Bayesian estimation can be particularly useful when one has a strong prior belief about the value of a parameter and wishes to update that belief based on data. For example, let’s say that there was a published dataset that reported a particular parameter value, and a researcher performs additional observations and wants to update that parameter estimate. Bayesian estimation allows this by the specification of the prior probability distribution. In the example above we used a relatively non-informative prior for the mean (a normal distribution with mean of zero and standard deviation of 1000, which allows for a very wide set of possibilities). However, if we have existing data then we can use those data to inform our subsequent analyses, consistent with the idea that Bayesian inference is a form of learning from data.
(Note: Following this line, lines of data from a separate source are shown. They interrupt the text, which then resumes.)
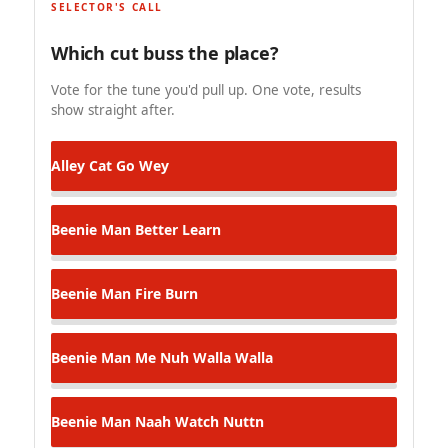
SELECTOR'S CALL
Which cut buss the place?
Vote for the tune you'd pull up. One vote, results
show straight after.
Alley Cat
Go Wey
Beenie Man
Better Learn
Beenie Man
Fire Burn
Beenie Man
Me Nuh Walla Walla
Beenie Man
Naah Watch Nuttn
One can also provide a prior based on one’s scientific hypotheses or expectations, and the ability to incorporate prior knowledge into parameter estimation is generally taken as a strength of Bayesian methods; however, one must be sure that the prior doesn’t overwhelm the data dogmatically, effectively forcing a particular answer regardless of what the data say.
One drawback of Bayesian methods is that they can be very computationally expensive. For example, the Bayesian estimation above took a bit over 2 seconds using 4 parallel sampling processes, which is much slower than the 189 microseconds required for closed-form estimation and also substantially slower than the optimization methods discussed in the next section. There are alternative Bayesian methods known as variational Bayes that use mathematical tricks to speed up estimation, but often require substantial mathematical skill to develop, though some packages like PyMC now offer built-in variational Bayes methods.
In the next post I will turn to parameter estimation using optimization methods.
I apologize for the wonky formatting of the mathematical features in the text, unfortunately Substack doesn’t seem to support in-line LaTeX formatting.